Les Matières Protéiques Végétales (MPV)
constituent une des classes de produits alimentaires intermédiaires destinés
aux industriels alimentaires ou non alimentaires. On distingue les farines,
les concentrés et les isolés. Ceux ci contiennent au minimum 50% de
protéines.
Les graines de soja doivent être nettoyées,
dépelliculées et les amandes obtenues, délipidées afin d’obtenir la farine
dont la teneur en protéines se situe autour de 50%.
Le nettoyage, élimination des corps étrangers
(sable, pierres, déchets végétaux et animaux, graines étrangères) et des
graines indésirables (endommagées, immatures ou germées), et le décorticage
sont réalisés de façon classique. En effet, les graines sont successivement
prénettoyées, séchées puis réhumidifiées à une humidité de 10% pour
faciliter le décorticage et limiter l’activité de la lipoxygénase enzyme
impliquée dans la flaveur désagréable de haricot. Elles sont ensuite
nettoyées complètement, éclatées en quatre à huit morceaux et enfin
décortiquées.
Les soucis principaux lors de cette étape sont
d’obtenir une farine à haute teneur protéique grâce à un fort degré de
décorticage et de limiter la perte de solubilité des protéines reflet de
leur dénaturation.
La délipidation s’effectue ensuite par
extraction à l’aide d’un solvant, généralement de l’hexane. Les fragments
d’amandes sont tout d’abord conditionnés thermiquement vers 65°C. Ensuite,
les amandes sont aplaties pour donner des flocons afin d’augmenter la
surface accessible à l’hexane. Enfin les flocons et le solvant sont réunis
dans un extracteur : à l’issu de cette opération les flocons sont dits
délipidés : la teneur en lipides doit être inférieure à 1%.
La farine est obtenue
alors après broyage.
Celle-ci constitue la MPV la plus utilisée
dans le monde et sert aussi de base pour la production de produits à plus
haute teneur en protéines : les concentrés (ou concentrats) et les isolés
(ou isolats).
La préparation de concentrés a pour but
d’améliorer les caractéristiques nutritionnelles et organoleptiques des
farines déshuilées. Cela consiste en l’extraction la plus spécifique
possible des composés non protéiques, antinutritionnels ou gênants solubles
dans des solvants aqueux plus ou moins polaires.
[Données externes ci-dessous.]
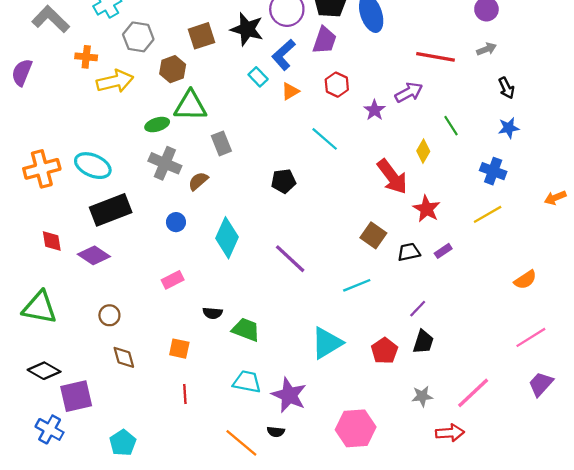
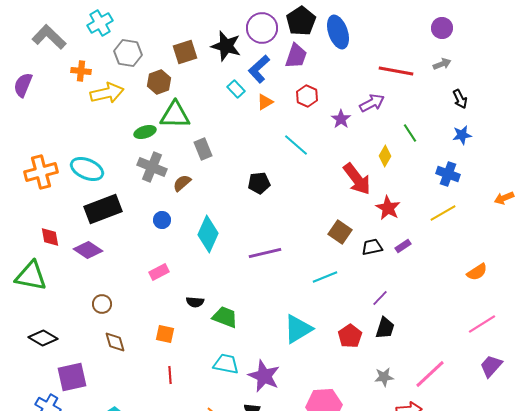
purple line: (290, 259) -> (265, 253), turned -56
green triangle: (40, 307) -> (31, 276), moved
black diamond: (44, 371) -> (43, 338), moved

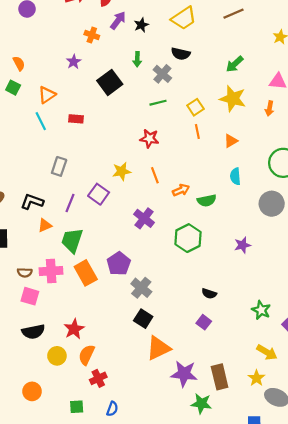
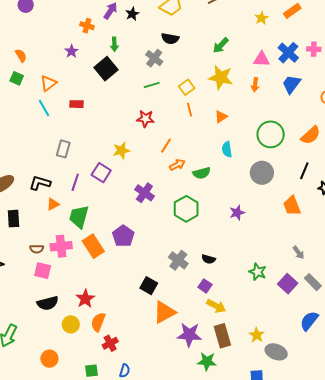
green arrow: (137, 59) -> (114, 44), moved
orange line: (155, 175) -> (166, 146), moved, turned 56
gray cross: (141, 288) -> (178, 260), moved
yellow arrow: (267, 352) -> (216, 306), moved

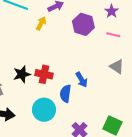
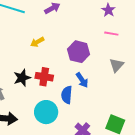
yellow arrow: (41, 23) -> (37, 42), moved, turned -144
purple hexagon: (83, 24) -> (79, 52), moved
gray triangle: (117, 67) -> (117, 65), turned 42

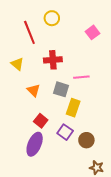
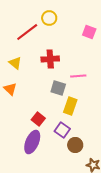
red line: (29, 32) -> (27, 32), turned 75
pink square: (92, 32) -> (89, 32), turned -32
orange triangle: (34, 90) -> (10, 89), moved
brown circle: (86, 140) -> (75, 145), moved

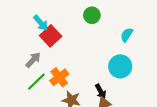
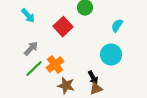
cyan arrow: (41, 23) -> (28, 16), moved
red square: (51, 36) -> (63, 27), moved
Les protéines ne doivent pas être solubilisées
lors de cette opération (signe de dénaturation) et le concentré obtenu aura
une teneur en protéines d’environ 70%.
Comme le montre la figure 2, la farine
est dans ce processus tout d’abord lavée (lavage comprenant un nombre
variable d’étages selon le degré d’extraction souhaité) par un solvant qui
peut-être un mélange éthanol/eau (70/30 par poids), de l’eau récupérée après
coagulation thermique ou de l’eau acidifiée à pH 4,5[1]
(pH correspondant au pI des protéines du soja, point auquel elles sont
presque insolubles). Les sous produits solubles sont mis de côté et, le
concentré humide résultant est éventuellement neutralisé (dans le cas de
l’utilisation de l’eau acidulée) avant d’être séché et broyé afin d’obtenir
le concentré souhaité.
La fabrication d’isolés de soja est réalisée à
partir de la farine et implique donc l’isolement de ses protéines par
rapport à ses autres constituants. Les isolés finaux obtenus auront une
teneur en protéines généralement supérieure à 90%.
La figure 3
représente le processus de fabrication de l’isolé.
Deux étapes successives
sont nécessaires à l’obtention du produit :
1-
la solubilisation des protéines et leur séparation des substances insolubles
(amidon, constituants pariétaux). Elle est régie par un certain nombre de
paramètres liés à la matière première et aux conditions de mise en œuvre (pH
et température du solvant, ratio solvant/matière première, temps et nombre
d’extraction). Le plus souvent, la solubilisation se fait avec un mélange
eau/soude à pH 8-9 et à 55°C. Les composés insolubles sont éliminés par
centrifugation. L’extrait protéique obtenu contient généralement que 5 à 8%
de matière sèche et contient, outre les protéines, les autres constituants
solubles de la farine qui seront éliminés lors de la deuxième étape.
2-
la concentration des protéines et leur purification vis-à-vis des autres
composés. Deux voies sont envisageables alors :
- soit, la précipitation isoélectrique des
protéines (par addition d’une solution d’acide chlorhydrique ou phosphorique
jusqu’à un pH de 4,5-5) et
leur séparation par centrifugation vis-à-vis des autres molécules restées
solubles
(la suspension obtenue après précipitation est centrifugée, puis lavée par
de l’eau à 50-55°C pour entraîner les composés solubles et, recentrifugée.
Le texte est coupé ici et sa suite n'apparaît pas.